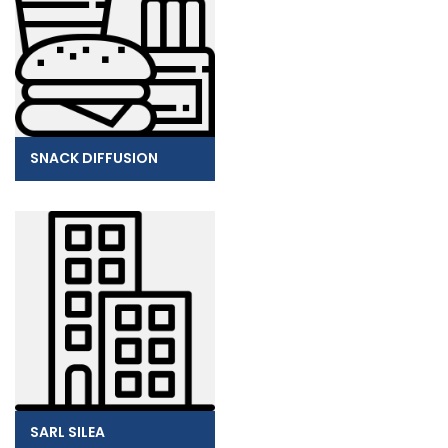
SNACK DIFFUSION
SARL SILEA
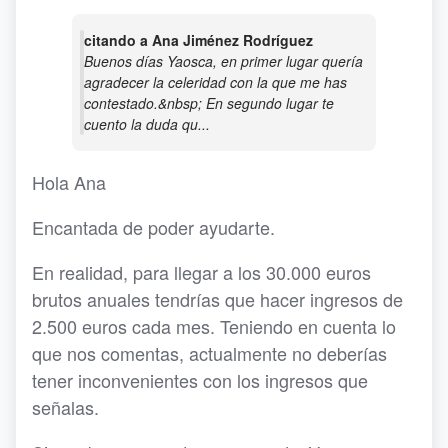
citando a Ana Jiménez Rodríguez
Buenos días Yaosca, en primer lugar quería
agradecer la celeridad con la que me has
contestado.&nbsp; En segundo lugar te
cuento la duda qu...
Hola Ana
Encantada de poder ayudarte.
En realidad, para llegar a los 30.000 euros
brutos anuales tendrías que hacer ingresos de
2.500 euros cada mes. Teniendo en cuenta lo
que nos comentas, actualmente no deberías
tener inconvenientes con los ingresos que
señalas.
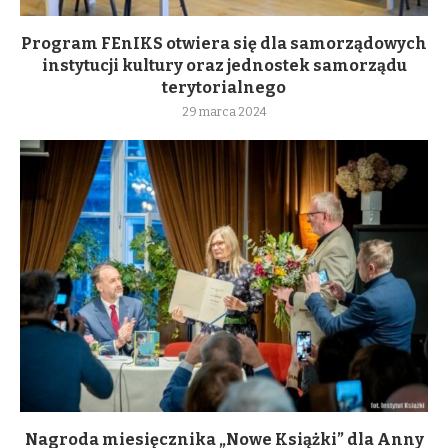
Program FEnIKS otwiera się dla samorządowych
instytucji kultury oraz jednostek samorządu
terytorialnego
29 marca 2024
Nagroda miesięcznika „Nowe Książki” dla Anny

******

WHAT YOU NEED TO DO ▸ For every line in the listing above that contains "ingresos", copy that line.

SOLUTION FOR THIS PROBLEM ▸
brutos anuales tendrías que hacer ingresos de
tener inconvenientes con los ingresos que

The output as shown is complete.